Location: The Driftless Area, WI
7,257 posts, read 5,131,727 times
Reputation: 17752
Quote:
Originally Posted by silibran View Post
It isn’t just restaurant beef. If you check labels of major grocers’ ground beef, you will see that it is usually sourced from the US, Canada, and Australia. This means it is shipped frozen and blended at the processor. At least that is how I interpret the label.

And honestly, ground beef like this has no flavor. It is like mystery meat.

I have been buying single sourced ground meat from Whole Foods, when I buy ground beef.

I wish I could afford other cuts of beef from there. But in general, we are not eating as much beef as before.

A good deal of that meat comes from Mexico also.

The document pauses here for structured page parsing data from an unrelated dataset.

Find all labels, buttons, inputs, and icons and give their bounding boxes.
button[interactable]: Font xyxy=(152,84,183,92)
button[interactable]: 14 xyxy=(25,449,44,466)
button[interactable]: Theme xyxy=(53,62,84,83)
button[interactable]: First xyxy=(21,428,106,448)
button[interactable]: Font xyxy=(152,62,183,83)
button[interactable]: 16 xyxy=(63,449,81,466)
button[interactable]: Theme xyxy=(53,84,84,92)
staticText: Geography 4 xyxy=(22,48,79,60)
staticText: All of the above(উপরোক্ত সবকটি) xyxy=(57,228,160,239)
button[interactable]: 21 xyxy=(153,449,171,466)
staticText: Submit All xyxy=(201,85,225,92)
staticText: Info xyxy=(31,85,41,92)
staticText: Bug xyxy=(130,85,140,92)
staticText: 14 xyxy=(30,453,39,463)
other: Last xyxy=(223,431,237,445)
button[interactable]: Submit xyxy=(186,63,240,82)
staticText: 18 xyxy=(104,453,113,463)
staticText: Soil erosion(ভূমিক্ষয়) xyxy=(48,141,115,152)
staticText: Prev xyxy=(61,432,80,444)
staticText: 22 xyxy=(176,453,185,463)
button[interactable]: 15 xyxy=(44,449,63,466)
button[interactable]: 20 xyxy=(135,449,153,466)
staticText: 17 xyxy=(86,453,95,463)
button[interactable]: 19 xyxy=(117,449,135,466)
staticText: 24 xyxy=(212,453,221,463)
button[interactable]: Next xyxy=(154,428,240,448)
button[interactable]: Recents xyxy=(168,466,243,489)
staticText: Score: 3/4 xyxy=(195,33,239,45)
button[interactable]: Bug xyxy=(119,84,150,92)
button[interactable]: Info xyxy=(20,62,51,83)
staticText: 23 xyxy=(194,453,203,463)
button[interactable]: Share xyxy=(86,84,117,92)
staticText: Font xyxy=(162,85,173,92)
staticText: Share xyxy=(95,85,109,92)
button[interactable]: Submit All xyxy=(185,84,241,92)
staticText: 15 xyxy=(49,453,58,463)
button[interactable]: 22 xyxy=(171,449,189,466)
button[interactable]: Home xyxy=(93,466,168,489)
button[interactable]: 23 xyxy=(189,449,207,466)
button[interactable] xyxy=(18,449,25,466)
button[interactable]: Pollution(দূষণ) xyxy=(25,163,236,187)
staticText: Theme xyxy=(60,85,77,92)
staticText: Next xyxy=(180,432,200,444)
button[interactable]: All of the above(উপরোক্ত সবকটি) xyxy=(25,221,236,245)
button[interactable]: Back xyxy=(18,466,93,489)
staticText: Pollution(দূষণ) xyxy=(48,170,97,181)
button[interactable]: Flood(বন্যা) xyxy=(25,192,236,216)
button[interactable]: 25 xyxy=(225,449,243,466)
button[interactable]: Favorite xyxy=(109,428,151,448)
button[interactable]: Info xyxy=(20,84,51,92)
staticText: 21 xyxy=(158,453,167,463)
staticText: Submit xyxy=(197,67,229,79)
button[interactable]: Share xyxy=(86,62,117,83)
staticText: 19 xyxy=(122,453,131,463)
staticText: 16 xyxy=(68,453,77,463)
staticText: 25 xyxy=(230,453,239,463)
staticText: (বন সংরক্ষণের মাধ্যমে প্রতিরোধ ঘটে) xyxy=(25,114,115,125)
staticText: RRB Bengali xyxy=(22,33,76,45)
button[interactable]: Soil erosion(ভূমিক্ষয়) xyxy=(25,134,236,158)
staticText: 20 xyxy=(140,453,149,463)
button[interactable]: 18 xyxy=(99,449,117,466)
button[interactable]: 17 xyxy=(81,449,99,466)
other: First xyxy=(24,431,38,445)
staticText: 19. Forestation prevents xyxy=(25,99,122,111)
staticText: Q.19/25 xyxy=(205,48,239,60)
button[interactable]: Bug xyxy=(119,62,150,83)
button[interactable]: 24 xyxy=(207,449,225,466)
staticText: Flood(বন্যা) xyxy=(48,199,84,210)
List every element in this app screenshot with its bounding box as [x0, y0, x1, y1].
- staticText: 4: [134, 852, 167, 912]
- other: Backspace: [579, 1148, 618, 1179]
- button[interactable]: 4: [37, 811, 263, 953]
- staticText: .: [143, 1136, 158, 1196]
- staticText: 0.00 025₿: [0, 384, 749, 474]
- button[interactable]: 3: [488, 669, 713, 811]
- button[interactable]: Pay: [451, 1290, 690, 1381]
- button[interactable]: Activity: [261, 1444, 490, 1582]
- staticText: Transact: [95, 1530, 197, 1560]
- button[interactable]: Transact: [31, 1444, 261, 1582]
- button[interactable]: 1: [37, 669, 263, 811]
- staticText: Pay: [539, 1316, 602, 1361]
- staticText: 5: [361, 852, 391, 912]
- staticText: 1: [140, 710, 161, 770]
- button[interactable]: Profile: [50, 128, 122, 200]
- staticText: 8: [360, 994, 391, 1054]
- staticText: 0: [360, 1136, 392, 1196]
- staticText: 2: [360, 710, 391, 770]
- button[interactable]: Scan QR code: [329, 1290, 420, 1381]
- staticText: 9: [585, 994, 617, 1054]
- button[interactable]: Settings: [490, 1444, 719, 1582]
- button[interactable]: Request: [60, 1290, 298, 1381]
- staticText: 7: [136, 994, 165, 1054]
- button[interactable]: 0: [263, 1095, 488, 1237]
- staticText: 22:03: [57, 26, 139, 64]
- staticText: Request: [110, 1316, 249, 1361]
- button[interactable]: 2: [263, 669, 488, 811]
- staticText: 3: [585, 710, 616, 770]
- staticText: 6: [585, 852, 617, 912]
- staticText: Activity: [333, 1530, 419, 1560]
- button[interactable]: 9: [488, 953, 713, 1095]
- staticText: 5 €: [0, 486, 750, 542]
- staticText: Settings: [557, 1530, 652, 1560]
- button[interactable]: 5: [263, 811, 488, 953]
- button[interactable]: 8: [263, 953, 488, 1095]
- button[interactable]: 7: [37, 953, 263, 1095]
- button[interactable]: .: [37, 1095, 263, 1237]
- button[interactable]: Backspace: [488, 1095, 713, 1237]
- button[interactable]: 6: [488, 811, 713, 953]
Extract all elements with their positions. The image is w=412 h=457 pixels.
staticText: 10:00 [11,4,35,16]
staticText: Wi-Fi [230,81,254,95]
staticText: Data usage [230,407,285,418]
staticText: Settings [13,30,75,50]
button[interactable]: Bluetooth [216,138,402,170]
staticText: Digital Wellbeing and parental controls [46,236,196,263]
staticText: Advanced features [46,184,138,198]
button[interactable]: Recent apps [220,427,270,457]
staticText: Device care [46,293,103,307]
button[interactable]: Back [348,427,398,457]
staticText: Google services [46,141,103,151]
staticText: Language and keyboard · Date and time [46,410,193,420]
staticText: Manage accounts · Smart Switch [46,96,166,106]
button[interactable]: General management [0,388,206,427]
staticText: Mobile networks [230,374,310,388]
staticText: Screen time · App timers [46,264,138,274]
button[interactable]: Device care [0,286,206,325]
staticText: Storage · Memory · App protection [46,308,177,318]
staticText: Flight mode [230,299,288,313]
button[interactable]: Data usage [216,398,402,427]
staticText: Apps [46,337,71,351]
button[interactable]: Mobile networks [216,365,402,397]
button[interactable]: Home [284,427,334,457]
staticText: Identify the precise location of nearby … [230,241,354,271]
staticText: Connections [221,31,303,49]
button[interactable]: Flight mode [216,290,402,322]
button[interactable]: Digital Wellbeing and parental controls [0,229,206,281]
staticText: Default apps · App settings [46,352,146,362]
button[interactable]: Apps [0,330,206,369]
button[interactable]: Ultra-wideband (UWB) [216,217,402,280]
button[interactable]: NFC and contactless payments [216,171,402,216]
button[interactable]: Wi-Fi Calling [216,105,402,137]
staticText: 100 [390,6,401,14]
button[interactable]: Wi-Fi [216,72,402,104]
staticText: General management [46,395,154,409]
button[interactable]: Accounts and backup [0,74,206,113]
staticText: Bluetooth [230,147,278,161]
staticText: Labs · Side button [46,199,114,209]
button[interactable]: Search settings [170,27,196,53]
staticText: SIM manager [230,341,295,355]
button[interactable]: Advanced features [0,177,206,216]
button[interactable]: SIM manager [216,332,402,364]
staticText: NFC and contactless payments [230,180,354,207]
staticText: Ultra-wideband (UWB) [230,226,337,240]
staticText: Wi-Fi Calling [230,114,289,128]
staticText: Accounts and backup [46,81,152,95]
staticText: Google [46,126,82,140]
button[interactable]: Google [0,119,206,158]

"The good stuff" from American producers goes to restaurants. The stuff you buy at the grocery store comes from culled out dairy cows that have gotten too old, or their baby bulls (turned steers). Dairy breeds don't put a lot of meat on their bones. Compare the size of a filet on a T-bone from Black Angus vs the usual T-bone at the meat counter.


If you go to your local, small meat processor and buy a cow by the qtr, half or whole, finished by a local producer, you'll never go back to buying beef in a store. It may well have been produced without those added chemicals, but it'll still be cheaper than store meat because you've cut out a couple middle men. You can't compare the tastes.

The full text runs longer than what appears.